DIRECTIONS FOR THIS TASK:
Pictures aside, the data must be reproduced exactly.

DATASET EXTRACT:
•••••
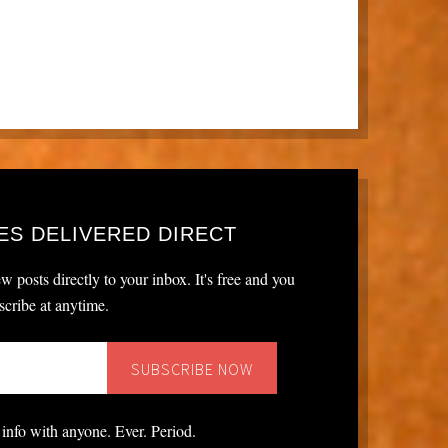
ES DELIVERED DIRECT
w posts directly to your inbox. It's free and you
cribe at anytime.
 info with anyone. Ever. Period.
•••••
YOUR SOLUTION:
ES DELIVERED DIRECT
w posts directly to your inbox. It's free and you
cribe at anytime.
 info with anyone. Ever. Period.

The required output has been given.